Renal mass biopsy can be an important diagnostic tool to guide the management of a patient with a renal mass. Prior to ordering a renal mass biopsy, a physician must evaluate the patient’s values and preferences with respect to management of the renal mass. While renal mass biopsy is usually well-tolerated, it is an invasive procedure associated with risks. Patients must be counselled on the rationale for a renal mass biopsy, how the results (malignant, non-malignant, non-diagnostic) may alter their management choices, the side effects of a biopsy, and alternatives management options. Patient counselling should encourage shared decision-making and a patient-centered approach to care.

A renal mass biopsy provides three possible histological results; malignant, benign, or non-diagnostic. When a renal mass biopsy is malignant, the physician should discuss management options with the patient. When a renal mass biopsy is reported benign, patients should be monitored with imaging to ensure there are no concerning interval changes in the size or appearance of the mass. The diagnostic accuracy of renal mass biopsy at experienced centers is good, however, there is still the possibility of a false negative test result (i.e., benign biopsy reported when a malignancy is present). The false negative rate of renal mass biopsies in one Canadian series was 3.5%; however, most renal mass biopsy series do not report the false negative rate, as masses with a benign biopsy are not removed. Therefore, a range of false negative rates may be expected based on center experience and patient selection.5,36 One example of a particularly challenging diagnosis is differentiating oncocytoma and chromophobe RCC. A reasonable approach to monitoring after a benign renal mass biopsy would include imaging with an ultrasound or computed tomography (CT) scan at six months and 12 months after the renal mass biopsy. The followup imaging schedule can then be adapted based on patient factors and mass characteristics, such as the patient age, mass size, and growth pattern after the first year.

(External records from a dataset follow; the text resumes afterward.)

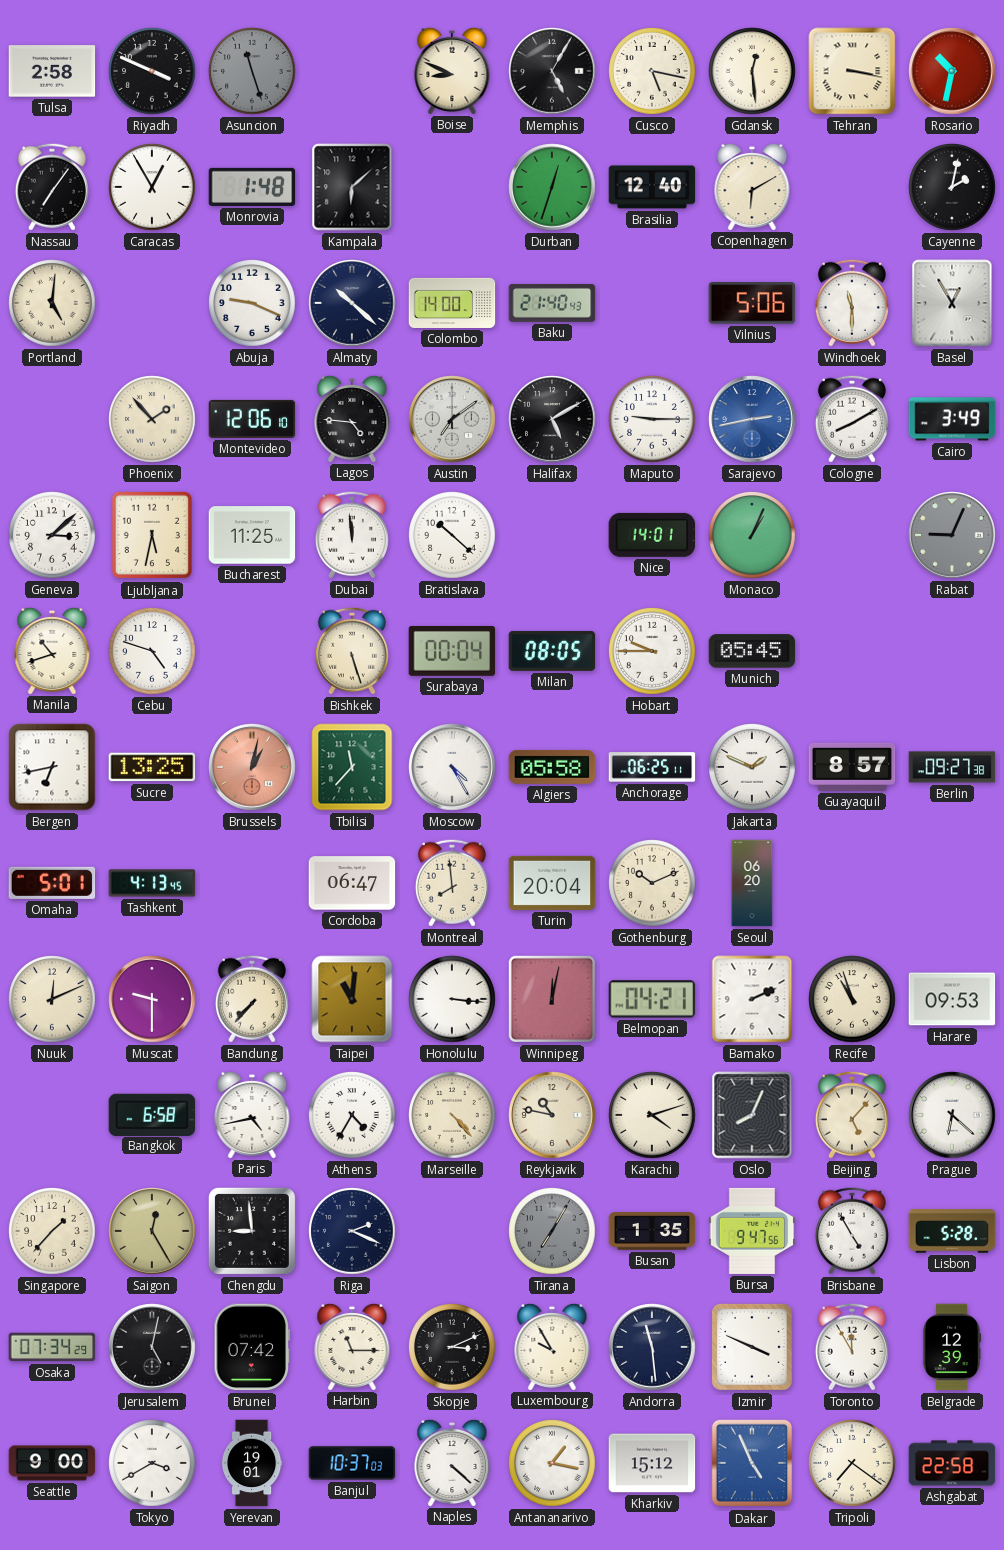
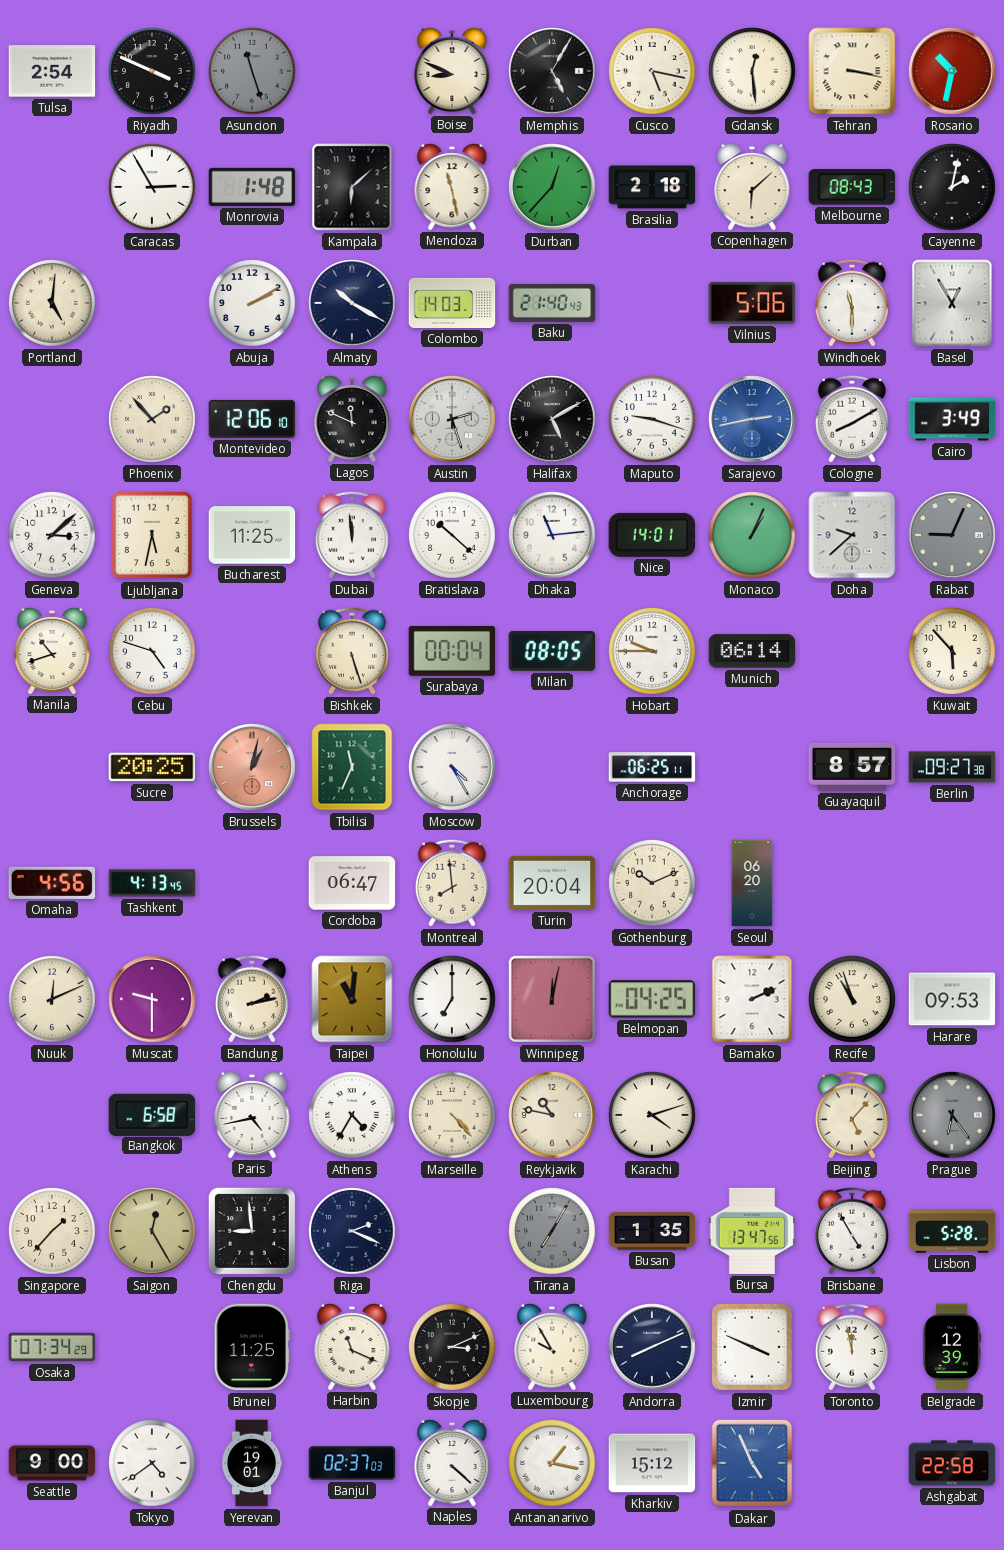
Tulsa: 2:58 -> 2:54
Nassau: 7:06 -> none
Caracas: 12:55 -> 2:55
Mendoza: none -> 11:28
Durban: 12:33 -> 12:37
Brasilia: 12:40 -> 2:18
Copenhagen: 6:10 -> 6:08
Melbourne: none -> 08:43
Abuja: 9:19 -> 2:10
Almaty: 10:22 -> 10:20
Colombo: 14:00 -> 14:03
Lagos: 4:46 -> 11:49
Austin: 7:09 -> 2:27
Maputo: 9:15 -> 9:18
Dhaka: none -> 11:14
Doha: none -> 9:38
Munich: 05:45 -> 06:14
Kuwait: none -> 5:53
Bergen: 6:43 -> none
Sucre: 13:25 -> 20:25
Tbilisi: 11:37 -> 11:34
Algiers: 05:58 -> none
Jakarta: 1:49 -> none
Omaha: 5:01 -> 4:56
Bandung: 7:37 -> 2:13
Honolulu: 3:16 -> 7:00
Belmopan: 04:21 -> 04:25
Oslo: 8:04 -> none
Prague: 6:22 -> 6:24
Prague dial: white -> grey
Bursa: 9:47 -> 13:47
Jerusalem: 5:02 -> none
Brunei: 07:42 -> 11:25
Harbin: 11:15 -> 11:19
Andorra: 11:29 -> 8:11
Toronto: 11:55 -> 11:58
Tokyo: 3:40 -> 4:39
Banjul: 10:37 -> 02:37
Tripoli: 7:21 -> none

For patients with a non-diagnostic renal mass biopsy, management may include monitoring, repeat biopsy attempt, or proceeding directly to definitive treatment. After a non-diagnostic renal mass biopsy, patients should be counselled on the benefits and harms of a repeat biopsy. If it is felt the results of repeat biopsy may alter management, repeat biopsy may be offered.

Patients in whom renal mass biopsy should not be recommended

  • 9. Renal mass biopsy should not be recommended to patients in whom active surveillance or watchful waiting will be recommended irrespective of the biopsy result because of competing risks.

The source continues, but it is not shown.